The "gay chef" angle was a little ham-handed, I thought, with all the ball fondling and yanking of cranks and such a little gratuitous. The kitchen scenes, too, were a little hackneyed, with lots of kitchen shenanigans, cocaine snorting, ass kickings, and the like.
I enjoyed the fairly detailed descriptions of preparing for a huge, all-wild-duck banquet out in Cajun country, however; really, I can't pan a book that's all about duck cookery.
All in all, though, I found this book uninspired, especially given the impression I get that all of this author's books are about the same. But, hey, you can read it in under two hours, so why not check it out from the library?

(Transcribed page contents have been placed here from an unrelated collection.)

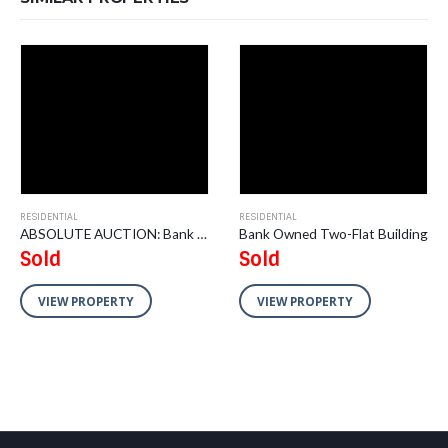
RESIDENTIAL
RESIDENTIAL
ABSOLUTE AUCTION: Bank Owned 2 Vacant Residential Lots
Bank Owned Two-Flat Building
Sold
Sold
VIEW PROPERTY
VIEW PROPERTY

I was incredibly nervous when I heard there was going to be another book in the series following this one, and then the author halted the series after this. Whenever that happens, there's always a chance it might end with loose ends.
That wasn't the case with D.U.C.K. It was a sweet conclusion to an otherwise intense series. The reality though, was that it lacked a lot of what made the rest of the series. The mystery, the murder, the intensity. That said, this was a really sweet way to end the series, and I was happy to see it end on this note instead of something darker. Rickey and G-man are the kind of characters you find yourself rooting for and thinking about long after the series ends. They're truly meant to be, and the way this series concludes leaves me with the hope that one day, I'll find the G-man to my Rickey.
Sadly, this was only a novella, so I blew through it and it ended too quickly. As usual, I loved the follies of G-Man and Ricky, two Lower Ninth Ward lovers who also are immaculate chefs. One thing I should mention, though, I'm not sure I personally would actually eat the food they make. Guess I'm more of a comfort food person myself. Or maybe I've just never eaten food from the South. Either way, this book left me anxiously anticipating the next installment of these two guys.
I love her writing, though this book feels more like a visit to old friends instead of something new and exciting. Still, the culture of food is very strong here, and her writing style is alway so smooth and easy to enjoy.